電車に乗ったら、乗車している人たちの多くがいやにうなだれてみえて、車内が暗く感じた。

 

渋谷で降りてみあげた空の月は妙な形をしていて、気づけば周囲の人たちの多くがスマートフォンを掲げている。知らなかったが皆既月食の最中だった。

 

ぐったりした人が多く重苦しかった電車の空気も、喰われてゆく月の作用がもたらしていたものなのではないか、そんなふうにおもうと、その通りであるような気がしてきた。

 

映画『やまぶき』をみて、上映後は山崎樹一郎監督と脚本家の渡辺あやさんのトーク渡辺あやさんという脚本家は、デビュー作が映画『ジョゼと虎と魚たち』の脚本だというのだから、華々しい。

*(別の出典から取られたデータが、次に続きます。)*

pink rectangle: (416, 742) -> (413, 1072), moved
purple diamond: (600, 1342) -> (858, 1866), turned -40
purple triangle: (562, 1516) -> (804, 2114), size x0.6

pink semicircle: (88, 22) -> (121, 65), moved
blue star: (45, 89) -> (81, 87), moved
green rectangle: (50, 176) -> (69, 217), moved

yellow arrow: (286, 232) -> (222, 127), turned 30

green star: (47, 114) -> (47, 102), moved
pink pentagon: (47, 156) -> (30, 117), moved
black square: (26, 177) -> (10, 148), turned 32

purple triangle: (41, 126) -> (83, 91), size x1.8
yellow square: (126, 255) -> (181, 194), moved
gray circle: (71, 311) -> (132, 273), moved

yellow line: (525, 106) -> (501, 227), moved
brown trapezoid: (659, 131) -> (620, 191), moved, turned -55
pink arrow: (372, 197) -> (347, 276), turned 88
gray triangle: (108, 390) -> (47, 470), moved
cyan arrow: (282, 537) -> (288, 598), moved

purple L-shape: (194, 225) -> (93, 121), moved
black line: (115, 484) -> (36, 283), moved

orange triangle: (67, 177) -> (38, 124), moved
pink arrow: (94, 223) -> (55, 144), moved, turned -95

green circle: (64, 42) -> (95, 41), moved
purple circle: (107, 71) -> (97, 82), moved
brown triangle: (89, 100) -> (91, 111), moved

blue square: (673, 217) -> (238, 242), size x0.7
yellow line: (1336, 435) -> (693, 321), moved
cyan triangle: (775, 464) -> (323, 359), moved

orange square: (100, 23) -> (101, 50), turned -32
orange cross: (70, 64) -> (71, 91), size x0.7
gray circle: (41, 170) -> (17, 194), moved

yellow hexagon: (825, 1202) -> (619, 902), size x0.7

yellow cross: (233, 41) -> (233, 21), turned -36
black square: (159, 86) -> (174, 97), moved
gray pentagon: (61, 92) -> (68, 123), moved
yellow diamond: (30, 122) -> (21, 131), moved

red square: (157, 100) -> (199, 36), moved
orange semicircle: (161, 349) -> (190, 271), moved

ちょうど今、ドラマ『エルピス』(関テレだったかな)が放送中で話題だ。

 

 

二人のトークは、期待以上の内容だった。

アイデンティティの幻想にかかわる話をききながら、20世紀半ばにあらゆるジャンルの作家たちによって試行錯誤された表象の問題は、完全に捨て去られたわけでも、完全にリセットされたわけでもないのだと感じられた。なんだか励まされるようなきもちになった。

 

主演の祷キララをどこでみたのか、印象はつよいのに、すぐにはおもいだせなかった。

昨年、配信で見た『夏の砂の上』(玉田企画)の主演をつとめた俳優さんだった。

名字はいのりと読むらしい。

映画『やまぶき』のなかで、彼女が川瀬陽太さん演じる父親に「それは祈りだ」といわれるような台詞があったとおもう。

 

やまぶきいろ、という黄色とは異なる色彩を示す長い言葉が、子どものころ、不思議におもえた。「やまぶき」と「きいろ」がくっついているのがおもしろかった。フランス語ならば音をつなぐ、リエゾン liaison だ。たぶん、小学校に入る前の記憶だ。私は記憶力がヘンによいところがある。それなのに、外国語も日本語も、単語はちっとも覚えられないのだからざんねんだ。

 

 

帰途、最寄駅前で、懐かしい人をみかけた気がしたけれど、わからなかった。

 

今日もこんな感じ。

メモと思ったら今日も更新できた。